Now we come to the GST rebate. It sounds nice, but it helps almost no one. The Liberals say they are helping first-time homebuyers by giving them a new GST rebate, but the truth is that it will not help most people. According to the Parliamentary Budget Officer, this program will cost $1.9 billion over six years. That sounds like a lot, but only about 5% of new homes will actually qualify. That means more than nine out of 10 Canadians will not get any help at all.
Also, it is only for first-time homebuyers, so if a family is growing and they need a bigger place, too bad. If they have gone through a divorce and need to start fresh, sorry, they are not included. That is not fair. That is not real help.
Even for newcomers to Canada, if they are a Canadian citizen or a permanent resident and have not owned or lived in a home anywhere in the world in the last five years, they can qualify. If they are still waiting for their permanent residency, even if they have never owned a home, they are out of luck. Even for those who do qualify, this applies only to brand new homes, not resale homes and not older homes, which might have been more affordable for someone. People who are hoping to rent out a suite to help pay the mortgage do not qualify either.
This rebate is like offering a life jacket to a handful of people while the rest are left to tread water in a sea of rising prices and shrinking hope. I have talked to families in my riding who are doing everything right. They are working hard and saving what they can, but they still feel like home ownership is slipping further and further out of reach. This plan will not fix that. It barely even tries.
It is clear. The Liberals copied our homework, but they got the answers wrong. Canadians deserve better than this half-baked rebate. Canadians are exhausted. They are working harder than ever, and they are falling further behind.

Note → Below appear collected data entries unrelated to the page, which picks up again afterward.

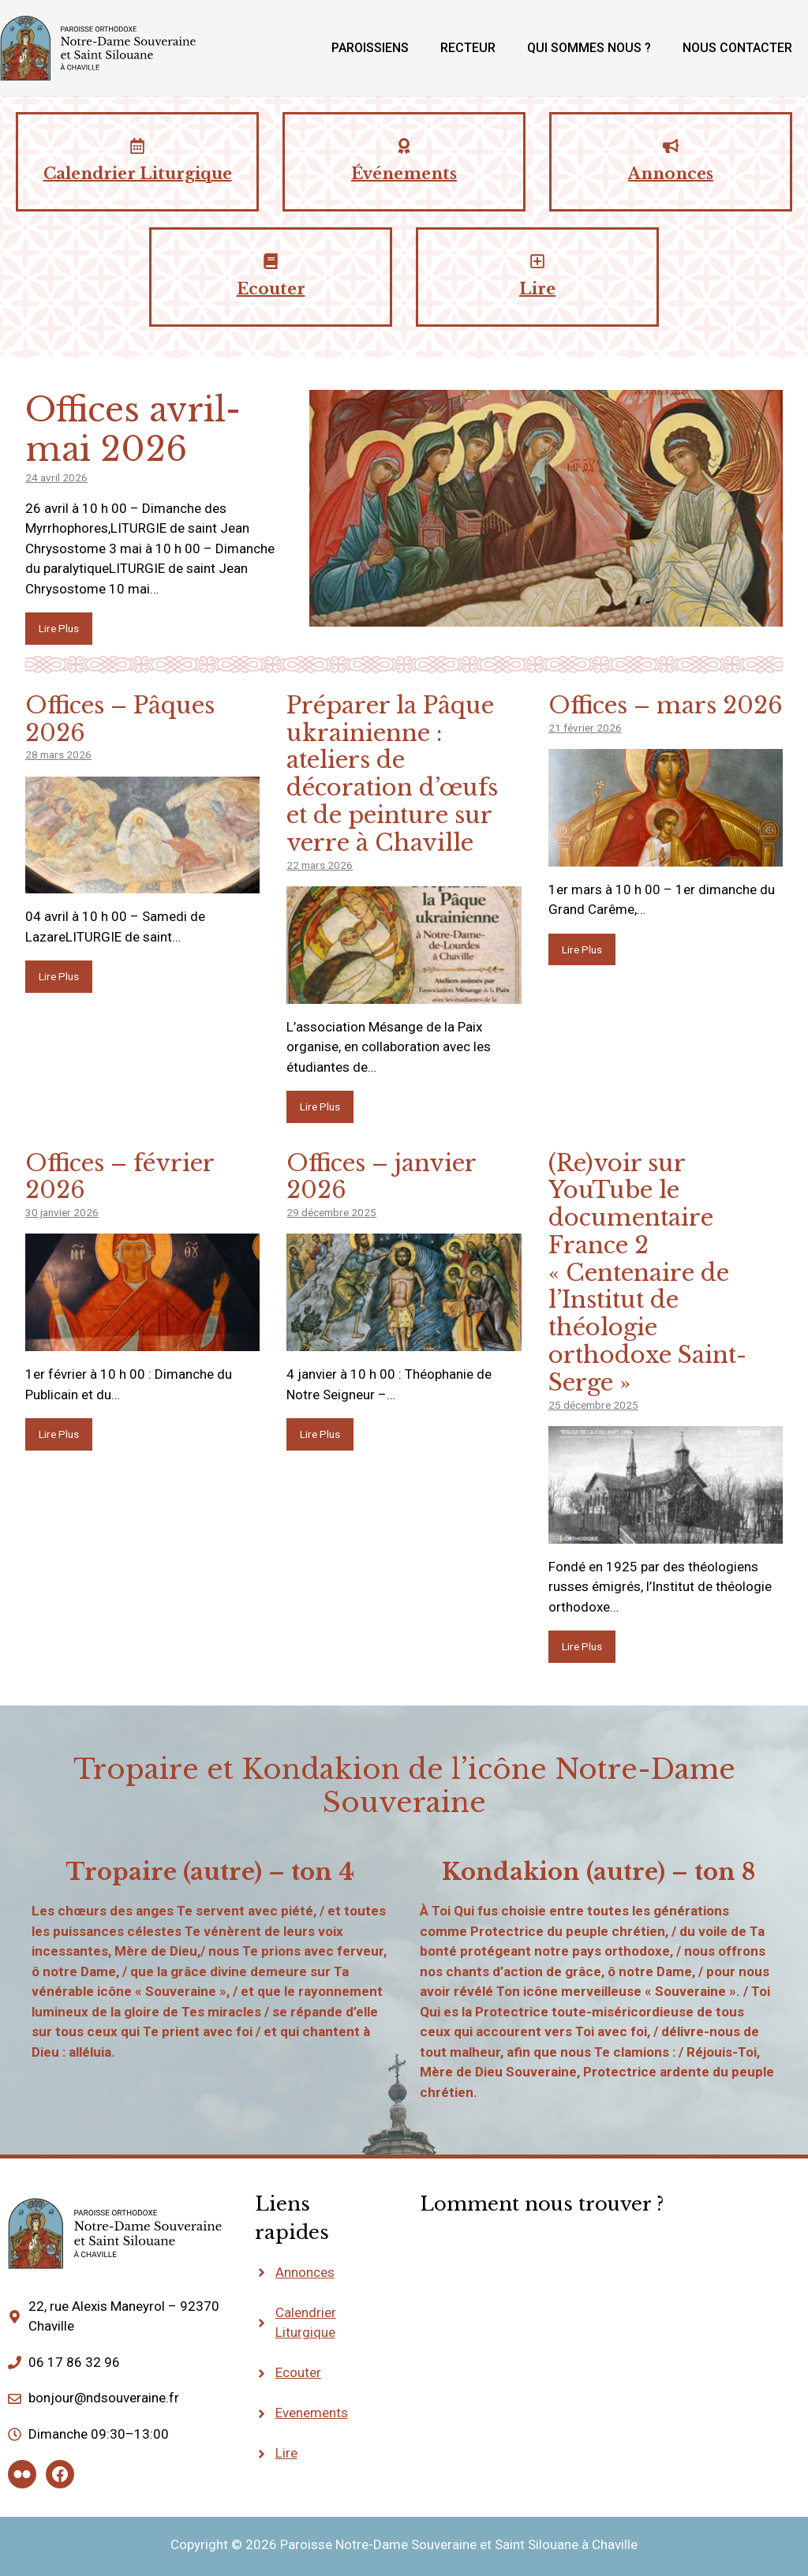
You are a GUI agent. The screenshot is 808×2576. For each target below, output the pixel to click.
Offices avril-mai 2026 (133, 429)
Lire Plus (59, 628)
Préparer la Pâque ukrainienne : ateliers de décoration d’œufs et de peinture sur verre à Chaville (392, 774)
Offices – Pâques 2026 (120, 719)
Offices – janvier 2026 (381, 1177)
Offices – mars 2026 (665, 705)
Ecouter (298, 2372)
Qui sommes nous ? (589, 47)
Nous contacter (737, 47)
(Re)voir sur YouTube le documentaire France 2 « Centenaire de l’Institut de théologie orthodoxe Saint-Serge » (647, 1273)
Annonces (305, 2272)
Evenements (311, 2413)
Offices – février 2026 (120, 1177)
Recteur (468, 47)
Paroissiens (370, 47)
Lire (286, 2453)
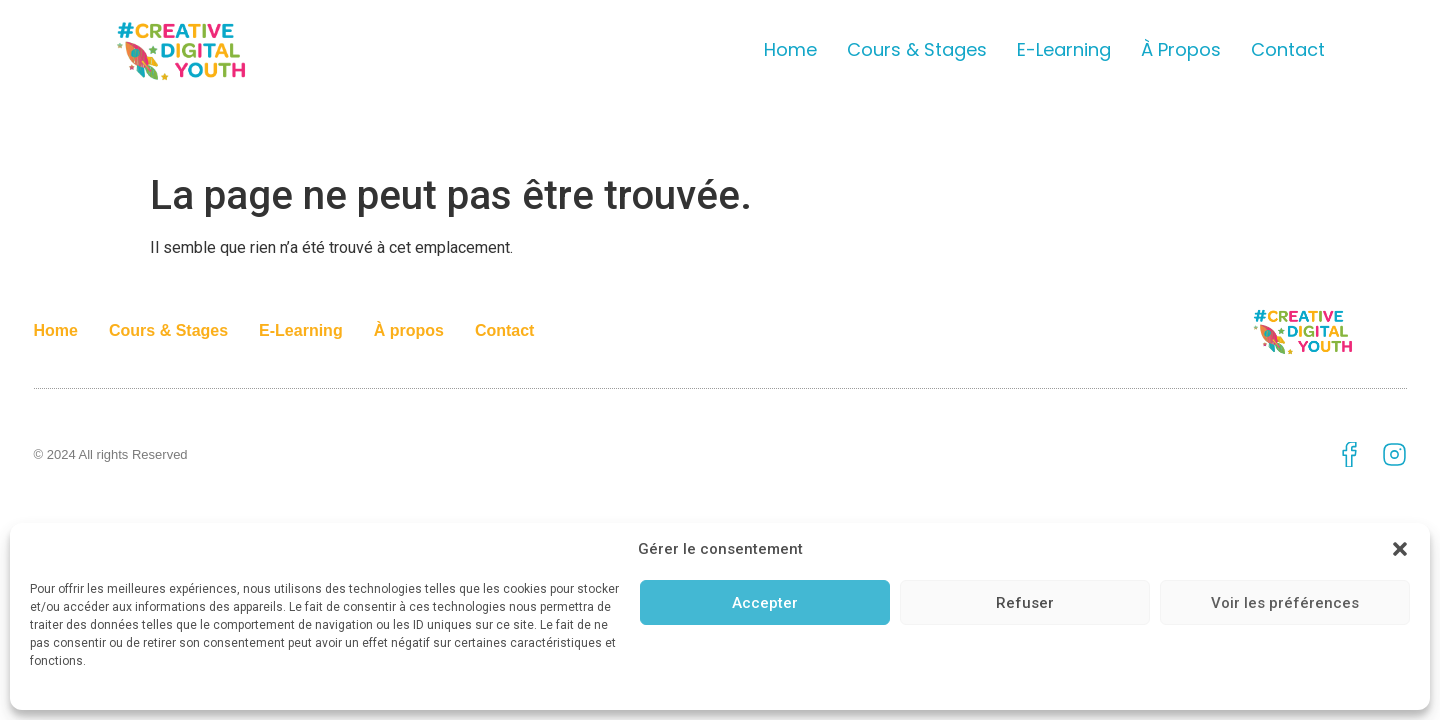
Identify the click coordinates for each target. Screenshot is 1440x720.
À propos (1181, 49)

Instead of bold action, Bill C-4 gives them a series of half measures that copy Conservatives' ideas without the conviction or the follow-through: a carbon tax that is half removed, a tax cut that barely buys a daily coffee and a housing rebate that helps one in 20. This is not leadership. It is damage control. The government has spent 10 years creating a cost of living crisis, and now it wants credit for tossing out a few band-aids. Canadians do not want slogans. They want solutions, and Conservatives are the ones who will deliver.